Try it:
If a line in the entries below includes "Norgespris", show that line.
*** Begin section ***
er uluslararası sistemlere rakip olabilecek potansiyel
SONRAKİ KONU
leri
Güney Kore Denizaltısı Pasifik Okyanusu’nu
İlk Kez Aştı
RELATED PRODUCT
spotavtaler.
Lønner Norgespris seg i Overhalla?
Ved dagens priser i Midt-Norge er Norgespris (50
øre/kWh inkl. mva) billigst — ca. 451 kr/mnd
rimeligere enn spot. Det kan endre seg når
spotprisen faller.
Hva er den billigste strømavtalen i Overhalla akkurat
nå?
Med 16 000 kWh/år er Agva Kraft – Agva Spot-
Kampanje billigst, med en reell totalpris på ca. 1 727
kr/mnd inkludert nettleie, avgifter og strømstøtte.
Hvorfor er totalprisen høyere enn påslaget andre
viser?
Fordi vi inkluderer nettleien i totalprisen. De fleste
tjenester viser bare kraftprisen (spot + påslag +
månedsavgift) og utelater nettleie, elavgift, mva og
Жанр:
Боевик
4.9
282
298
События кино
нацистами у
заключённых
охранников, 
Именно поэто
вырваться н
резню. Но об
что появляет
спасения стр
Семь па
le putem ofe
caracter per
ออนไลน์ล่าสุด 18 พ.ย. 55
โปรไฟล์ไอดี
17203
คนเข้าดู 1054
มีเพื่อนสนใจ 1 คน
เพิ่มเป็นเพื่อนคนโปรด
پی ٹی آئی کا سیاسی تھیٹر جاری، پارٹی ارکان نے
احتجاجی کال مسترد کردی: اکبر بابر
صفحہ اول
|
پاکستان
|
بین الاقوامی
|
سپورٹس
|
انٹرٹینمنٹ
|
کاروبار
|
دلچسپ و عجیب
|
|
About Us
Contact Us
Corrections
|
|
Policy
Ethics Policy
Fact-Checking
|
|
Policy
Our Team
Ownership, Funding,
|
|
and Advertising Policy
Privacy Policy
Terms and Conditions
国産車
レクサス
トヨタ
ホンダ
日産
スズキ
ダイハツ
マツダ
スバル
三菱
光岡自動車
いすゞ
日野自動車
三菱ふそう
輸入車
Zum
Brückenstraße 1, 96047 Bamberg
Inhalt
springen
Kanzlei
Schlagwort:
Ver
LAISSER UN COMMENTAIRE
*** End section ***
Answer to this task:
Lønner Norgespris seg i Overhalla?
Ved dagens priser i Midt-Norge er Norgespris (50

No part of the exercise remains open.